I readily accept that that is a rather untidy way to raise the issue of pixelation, which in my view is now completely out of control and contrary to the public interest. Broadcasters have become far too sensitive in the use of such images. I perfectly understand why innocent bystanders—that is, people in the crowd—should have their privacy protected under the various codes. Why should a person committing a driving offence, such as driving with no insurance, grossly exceeding the speed limit or being drunk in charge of a vehicle, or urinating in the street, resisting arrest, attacking a person in a public place, being caught in the act of theft, swearing in a public place, using racist language, or swearing at a police officer, breaking into a shop front, as in the recent riots, or being caught in the act of abusing the benefits system or public servants, shoplifting, acting in a corrupt way through bribery—all acts which can be caught on camera—be protected from exposure and transparency by pixelation of their image in the act of wrongdoing?
The camera does not lie.
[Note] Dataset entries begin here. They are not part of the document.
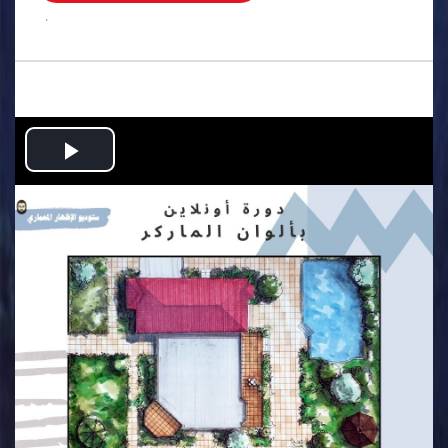
.
Play
Video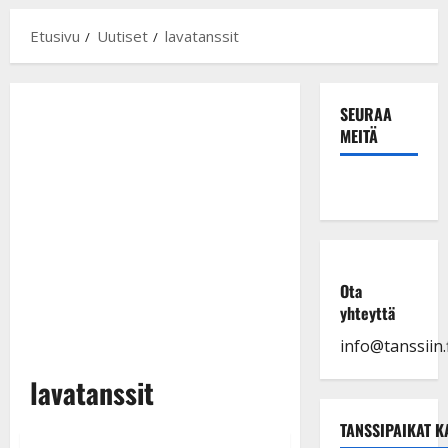
Etusivu
Uutiset
lavatanssit
SEURAA
MEITÄ
Ota
yhteyttä
info@tanssiin.f
lavatanssit
TANSSIPAIKAT K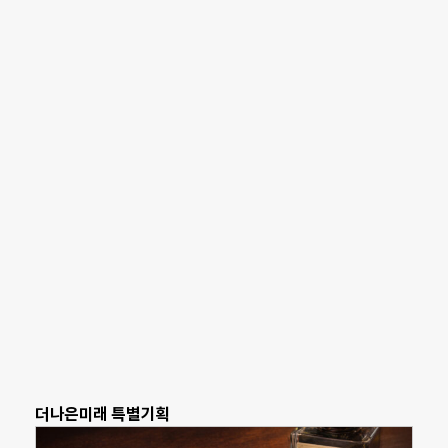
더나은미래 특별기획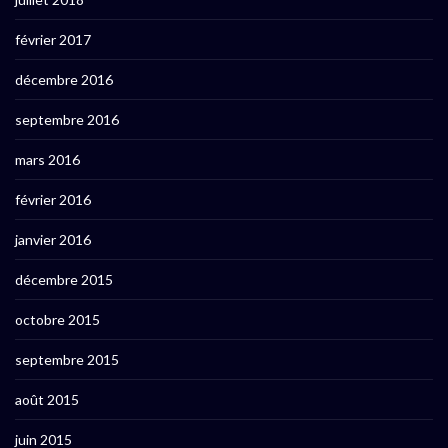
février 2017
décembre 2016
septembre 2016
mars 2016
février 2016
janvier 2016
décembre 2015
octobre 2015
septembre 2015
août 2015
juin 2015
What the camera sees, those present—very often the public at the scene of the incident—can see and witness. To argue, as the broadcasters do, that their actions are intended to ensure that the legal process is not prejudiced is no more than a cop-out. The judgment that the broadcasters should have in mind is not so much whether they are prejudicing legal proceedings, which is rarely the case, as whether transmission would leave them open to a civil action for damages, which could arise only if the transmission of an image misrepresented the action of an individual or individuals.
My Lords, I am indebted to the noble Baroness for her reply to my amendment. We have had an early canter round a very interesting course. I feel sure that if we had not all been eagerly awaiting the amendment of the noble Lord, Lord Marlesford, there would have been far more contributors to the debate. On that basis, I beg leave to withdraw the amendment.